La publicité a également été remise en question partout où de nouveaux médias arrivaient. (Twitter, Facebook, Instagram, etc.)
Par la même occasion, l’entreprise, à force de vouloir être partout est devenu un acteur du monde avec ses propres responsabilités sociales et sociétales où l’on arrive parfois à des situations où l’on demande plus d’une entreprise qu’un politique.

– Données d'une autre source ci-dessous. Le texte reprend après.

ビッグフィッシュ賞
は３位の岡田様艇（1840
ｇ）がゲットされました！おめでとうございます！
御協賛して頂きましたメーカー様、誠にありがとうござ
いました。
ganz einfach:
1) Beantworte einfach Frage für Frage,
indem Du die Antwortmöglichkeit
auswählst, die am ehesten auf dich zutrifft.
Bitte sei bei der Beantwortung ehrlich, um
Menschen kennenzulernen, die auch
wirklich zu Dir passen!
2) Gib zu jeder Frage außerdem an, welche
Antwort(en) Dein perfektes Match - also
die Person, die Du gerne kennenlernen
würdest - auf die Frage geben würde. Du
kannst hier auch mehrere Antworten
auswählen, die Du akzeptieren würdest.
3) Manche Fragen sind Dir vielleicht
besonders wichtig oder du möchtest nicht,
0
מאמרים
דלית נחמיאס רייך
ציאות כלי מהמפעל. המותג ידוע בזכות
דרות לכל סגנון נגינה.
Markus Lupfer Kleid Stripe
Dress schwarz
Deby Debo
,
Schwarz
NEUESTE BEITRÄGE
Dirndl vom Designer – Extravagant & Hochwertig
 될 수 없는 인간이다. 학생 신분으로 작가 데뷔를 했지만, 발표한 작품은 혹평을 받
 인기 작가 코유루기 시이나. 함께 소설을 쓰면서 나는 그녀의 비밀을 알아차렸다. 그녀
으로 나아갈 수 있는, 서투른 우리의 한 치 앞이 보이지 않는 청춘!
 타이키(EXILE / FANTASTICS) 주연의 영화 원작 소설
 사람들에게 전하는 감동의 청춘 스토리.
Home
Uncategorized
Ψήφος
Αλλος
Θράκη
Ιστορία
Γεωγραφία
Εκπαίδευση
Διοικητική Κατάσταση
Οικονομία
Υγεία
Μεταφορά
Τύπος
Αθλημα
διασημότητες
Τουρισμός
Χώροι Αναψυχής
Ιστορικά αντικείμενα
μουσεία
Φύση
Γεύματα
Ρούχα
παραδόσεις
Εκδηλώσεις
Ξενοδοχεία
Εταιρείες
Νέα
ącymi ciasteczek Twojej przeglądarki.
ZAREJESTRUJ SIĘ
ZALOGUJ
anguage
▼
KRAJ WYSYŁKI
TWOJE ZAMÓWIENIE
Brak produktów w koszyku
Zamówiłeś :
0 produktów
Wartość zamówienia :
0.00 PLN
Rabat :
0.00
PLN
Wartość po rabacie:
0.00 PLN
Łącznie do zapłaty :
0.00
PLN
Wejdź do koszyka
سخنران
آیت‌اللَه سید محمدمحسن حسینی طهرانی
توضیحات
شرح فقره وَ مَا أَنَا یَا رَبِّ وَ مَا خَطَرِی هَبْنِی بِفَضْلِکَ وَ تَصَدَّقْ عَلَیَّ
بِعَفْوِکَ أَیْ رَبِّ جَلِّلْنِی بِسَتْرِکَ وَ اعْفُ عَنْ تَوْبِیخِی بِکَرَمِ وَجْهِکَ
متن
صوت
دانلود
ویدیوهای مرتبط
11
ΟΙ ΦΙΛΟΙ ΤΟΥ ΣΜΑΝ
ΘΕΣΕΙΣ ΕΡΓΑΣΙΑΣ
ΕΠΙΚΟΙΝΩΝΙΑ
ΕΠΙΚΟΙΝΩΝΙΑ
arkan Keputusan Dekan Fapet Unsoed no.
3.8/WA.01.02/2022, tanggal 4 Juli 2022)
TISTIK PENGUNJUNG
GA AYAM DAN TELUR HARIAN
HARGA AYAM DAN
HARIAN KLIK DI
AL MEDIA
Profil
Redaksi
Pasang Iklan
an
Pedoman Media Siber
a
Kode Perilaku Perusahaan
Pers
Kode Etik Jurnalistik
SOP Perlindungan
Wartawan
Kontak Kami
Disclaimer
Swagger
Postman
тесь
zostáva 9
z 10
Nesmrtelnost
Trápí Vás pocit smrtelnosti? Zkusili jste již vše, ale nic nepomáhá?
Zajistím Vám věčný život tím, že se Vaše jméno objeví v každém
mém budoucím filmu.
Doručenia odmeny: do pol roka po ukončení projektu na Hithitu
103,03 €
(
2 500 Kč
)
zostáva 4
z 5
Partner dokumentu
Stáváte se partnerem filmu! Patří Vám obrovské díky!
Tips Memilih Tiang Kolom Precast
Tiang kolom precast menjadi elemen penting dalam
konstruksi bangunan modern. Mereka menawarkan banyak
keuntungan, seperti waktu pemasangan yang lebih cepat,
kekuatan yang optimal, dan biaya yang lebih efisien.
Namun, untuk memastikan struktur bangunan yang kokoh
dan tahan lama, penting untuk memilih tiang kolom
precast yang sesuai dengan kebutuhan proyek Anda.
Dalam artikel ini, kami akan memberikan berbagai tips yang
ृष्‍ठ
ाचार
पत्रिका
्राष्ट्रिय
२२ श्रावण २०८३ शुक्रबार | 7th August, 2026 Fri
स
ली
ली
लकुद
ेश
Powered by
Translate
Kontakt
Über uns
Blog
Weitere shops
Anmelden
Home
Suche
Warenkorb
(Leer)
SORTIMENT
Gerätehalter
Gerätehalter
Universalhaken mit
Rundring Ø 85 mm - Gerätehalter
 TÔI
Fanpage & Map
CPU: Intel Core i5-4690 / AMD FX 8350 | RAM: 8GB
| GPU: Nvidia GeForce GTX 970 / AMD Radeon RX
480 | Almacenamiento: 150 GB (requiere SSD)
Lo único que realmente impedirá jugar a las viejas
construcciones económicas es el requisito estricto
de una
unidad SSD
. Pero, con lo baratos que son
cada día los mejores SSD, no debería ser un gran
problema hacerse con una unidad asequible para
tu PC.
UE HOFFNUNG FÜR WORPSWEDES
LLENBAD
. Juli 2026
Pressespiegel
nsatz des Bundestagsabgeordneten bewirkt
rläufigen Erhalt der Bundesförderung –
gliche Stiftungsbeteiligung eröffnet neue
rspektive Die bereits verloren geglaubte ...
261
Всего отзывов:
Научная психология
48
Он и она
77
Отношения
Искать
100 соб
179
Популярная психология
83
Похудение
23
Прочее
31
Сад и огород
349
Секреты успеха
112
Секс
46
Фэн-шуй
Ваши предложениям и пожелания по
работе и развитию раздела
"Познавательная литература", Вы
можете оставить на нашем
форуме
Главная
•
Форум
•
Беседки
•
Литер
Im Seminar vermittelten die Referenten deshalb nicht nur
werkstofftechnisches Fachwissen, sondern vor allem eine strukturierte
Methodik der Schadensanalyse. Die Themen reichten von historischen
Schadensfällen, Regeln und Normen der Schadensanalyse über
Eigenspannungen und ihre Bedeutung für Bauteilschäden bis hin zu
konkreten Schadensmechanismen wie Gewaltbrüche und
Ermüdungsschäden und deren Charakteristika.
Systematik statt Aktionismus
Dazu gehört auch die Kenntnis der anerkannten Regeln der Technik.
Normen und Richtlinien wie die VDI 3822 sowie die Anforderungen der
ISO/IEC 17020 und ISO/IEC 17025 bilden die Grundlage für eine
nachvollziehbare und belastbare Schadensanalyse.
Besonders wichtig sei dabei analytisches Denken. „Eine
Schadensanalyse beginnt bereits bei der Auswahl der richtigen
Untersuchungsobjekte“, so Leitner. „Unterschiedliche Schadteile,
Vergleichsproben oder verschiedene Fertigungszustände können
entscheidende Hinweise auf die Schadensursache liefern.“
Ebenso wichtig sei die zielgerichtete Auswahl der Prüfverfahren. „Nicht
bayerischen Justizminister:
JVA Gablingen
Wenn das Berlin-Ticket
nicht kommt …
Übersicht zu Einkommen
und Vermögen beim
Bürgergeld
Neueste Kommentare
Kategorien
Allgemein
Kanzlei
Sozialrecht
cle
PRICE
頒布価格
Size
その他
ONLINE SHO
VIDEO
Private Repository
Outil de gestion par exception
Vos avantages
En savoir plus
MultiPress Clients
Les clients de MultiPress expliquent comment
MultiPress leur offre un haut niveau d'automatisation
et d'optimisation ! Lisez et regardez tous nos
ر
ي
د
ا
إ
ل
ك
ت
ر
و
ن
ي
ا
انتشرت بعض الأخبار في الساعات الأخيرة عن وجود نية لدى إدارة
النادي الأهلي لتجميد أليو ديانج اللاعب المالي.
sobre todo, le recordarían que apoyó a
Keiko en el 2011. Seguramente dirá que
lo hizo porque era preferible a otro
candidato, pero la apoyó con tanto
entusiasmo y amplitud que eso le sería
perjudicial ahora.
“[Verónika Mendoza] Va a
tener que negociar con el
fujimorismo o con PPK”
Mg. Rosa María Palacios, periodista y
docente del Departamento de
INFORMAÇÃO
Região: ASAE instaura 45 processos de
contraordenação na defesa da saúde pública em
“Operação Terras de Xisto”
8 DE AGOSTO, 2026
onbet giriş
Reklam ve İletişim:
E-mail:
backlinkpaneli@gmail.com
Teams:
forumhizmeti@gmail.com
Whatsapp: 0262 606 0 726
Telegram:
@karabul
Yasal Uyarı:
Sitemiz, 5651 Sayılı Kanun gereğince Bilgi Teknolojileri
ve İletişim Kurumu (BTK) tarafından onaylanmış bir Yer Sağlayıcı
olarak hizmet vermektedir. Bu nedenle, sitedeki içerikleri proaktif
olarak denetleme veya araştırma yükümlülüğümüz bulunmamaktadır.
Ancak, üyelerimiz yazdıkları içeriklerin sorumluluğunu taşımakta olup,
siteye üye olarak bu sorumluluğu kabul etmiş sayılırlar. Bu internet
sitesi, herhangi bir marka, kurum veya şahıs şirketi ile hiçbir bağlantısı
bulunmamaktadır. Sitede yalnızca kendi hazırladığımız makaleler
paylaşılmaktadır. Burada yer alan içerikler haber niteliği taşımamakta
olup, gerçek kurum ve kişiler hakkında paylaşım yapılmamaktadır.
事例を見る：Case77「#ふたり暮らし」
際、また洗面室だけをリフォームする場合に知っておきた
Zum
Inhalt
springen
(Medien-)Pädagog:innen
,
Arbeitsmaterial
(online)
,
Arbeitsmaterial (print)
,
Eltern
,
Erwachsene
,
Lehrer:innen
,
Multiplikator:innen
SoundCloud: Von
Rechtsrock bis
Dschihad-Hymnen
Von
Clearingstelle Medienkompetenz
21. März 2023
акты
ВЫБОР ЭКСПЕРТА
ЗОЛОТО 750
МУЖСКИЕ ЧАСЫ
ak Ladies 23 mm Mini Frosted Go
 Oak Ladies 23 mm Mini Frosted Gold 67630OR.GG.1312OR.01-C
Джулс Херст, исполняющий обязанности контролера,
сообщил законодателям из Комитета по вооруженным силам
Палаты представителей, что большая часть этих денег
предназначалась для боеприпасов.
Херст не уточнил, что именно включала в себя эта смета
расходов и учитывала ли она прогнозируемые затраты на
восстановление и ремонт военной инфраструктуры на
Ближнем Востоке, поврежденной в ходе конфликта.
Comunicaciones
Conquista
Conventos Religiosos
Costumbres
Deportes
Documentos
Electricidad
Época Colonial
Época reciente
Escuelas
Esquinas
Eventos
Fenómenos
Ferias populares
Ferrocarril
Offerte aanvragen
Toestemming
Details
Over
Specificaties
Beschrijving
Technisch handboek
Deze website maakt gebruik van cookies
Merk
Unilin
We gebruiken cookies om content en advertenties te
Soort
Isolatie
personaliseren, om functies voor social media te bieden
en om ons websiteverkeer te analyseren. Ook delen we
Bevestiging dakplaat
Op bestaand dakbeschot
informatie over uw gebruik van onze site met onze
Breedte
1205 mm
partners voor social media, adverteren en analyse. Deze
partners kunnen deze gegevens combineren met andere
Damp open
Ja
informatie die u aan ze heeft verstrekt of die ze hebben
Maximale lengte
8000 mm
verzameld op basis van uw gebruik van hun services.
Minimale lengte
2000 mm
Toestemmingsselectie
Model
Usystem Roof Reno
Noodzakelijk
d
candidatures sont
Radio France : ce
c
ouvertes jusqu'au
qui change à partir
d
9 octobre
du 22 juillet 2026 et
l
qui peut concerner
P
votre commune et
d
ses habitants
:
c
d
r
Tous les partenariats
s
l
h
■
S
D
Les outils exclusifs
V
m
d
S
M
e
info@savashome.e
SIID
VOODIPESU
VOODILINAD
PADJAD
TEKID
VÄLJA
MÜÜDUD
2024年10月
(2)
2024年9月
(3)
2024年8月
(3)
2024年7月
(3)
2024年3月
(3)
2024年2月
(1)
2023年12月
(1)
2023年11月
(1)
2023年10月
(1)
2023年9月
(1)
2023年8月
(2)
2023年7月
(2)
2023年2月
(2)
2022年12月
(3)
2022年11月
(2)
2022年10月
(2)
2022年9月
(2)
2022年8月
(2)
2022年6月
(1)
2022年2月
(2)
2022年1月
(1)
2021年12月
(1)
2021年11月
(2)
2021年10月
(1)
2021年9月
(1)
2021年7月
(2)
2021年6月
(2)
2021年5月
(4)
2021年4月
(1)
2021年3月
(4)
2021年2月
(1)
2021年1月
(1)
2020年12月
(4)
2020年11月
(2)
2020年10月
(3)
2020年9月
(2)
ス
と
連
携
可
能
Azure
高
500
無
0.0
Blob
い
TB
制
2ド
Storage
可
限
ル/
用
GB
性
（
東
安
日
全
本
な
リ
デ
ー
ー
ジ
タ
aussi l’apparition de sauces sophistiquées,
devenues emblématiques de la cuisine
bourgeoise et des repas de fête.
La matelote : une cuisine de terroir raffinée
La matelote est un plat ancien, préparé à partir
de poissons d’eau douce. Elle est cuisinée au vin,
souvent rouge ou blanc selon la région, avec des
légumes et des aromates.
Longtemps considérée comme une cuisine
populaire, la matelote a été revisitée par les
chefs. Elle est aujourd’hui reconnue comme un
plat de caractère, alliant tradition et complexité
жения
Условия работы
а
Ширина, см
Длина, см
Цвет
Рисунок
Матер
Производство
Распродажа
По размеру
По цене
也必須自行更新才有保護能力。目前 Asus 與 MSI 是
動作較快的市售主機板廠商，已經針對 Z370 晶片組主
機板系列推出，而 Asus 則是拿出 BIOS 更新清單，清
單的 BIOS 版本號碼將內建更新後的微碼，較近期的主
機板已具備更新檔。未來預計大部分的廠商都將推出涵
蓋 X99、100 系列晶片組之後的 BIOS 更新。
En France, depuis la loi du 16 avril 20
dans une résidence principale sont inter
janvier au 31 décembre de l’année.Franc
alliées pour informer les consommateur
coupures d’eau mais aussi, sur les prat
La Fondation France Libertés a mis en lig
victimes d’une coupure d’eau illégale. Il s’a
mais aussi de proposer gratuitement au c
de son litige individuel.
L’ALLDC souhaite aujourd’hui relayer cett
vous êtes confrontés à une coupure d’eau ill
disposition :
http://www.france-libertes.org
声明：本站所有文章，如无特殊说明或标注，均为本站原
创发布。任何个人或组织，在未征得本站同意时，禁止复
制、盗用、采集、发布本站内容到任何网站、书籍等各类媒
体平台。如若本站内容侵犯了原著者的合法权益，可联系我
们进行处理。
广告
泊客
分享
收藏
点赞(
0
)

Cette situation a fait changer la communication des entreprises de paradigme, car alors qu’avant mon autorisation de communiquer s’obtenait avant facilement (le média s’occupait de la légimité auprès de ses lecteurs/spectateurs et nous achetions cette légitimité), l’absence de bordure/délimitations codales de la publicité oblige les annonceurs à désormais s’assurer d’obtenir sa légitimité de communiquer auprès de son public.
Il arrive ainsi parfois que des organisations se retrouvent dans l’impossibilité de communiquer. Prenons l’exemple de M6, attaquée par une ONG, Baraka City, pour avoir organisé Pékin Express en Birmanie, un pays où une minorité birmane est massacrée.
Si les commentaires ne venaient que de l’ONG musulmane, la paralysie de communication de M6 était totale : impossible de suivre le hashtag de l’émission, chaque message Facebook était assailli de commentaires assassins rendant impossible l’interaction. Il y avait de facto une incapacité à communiquer.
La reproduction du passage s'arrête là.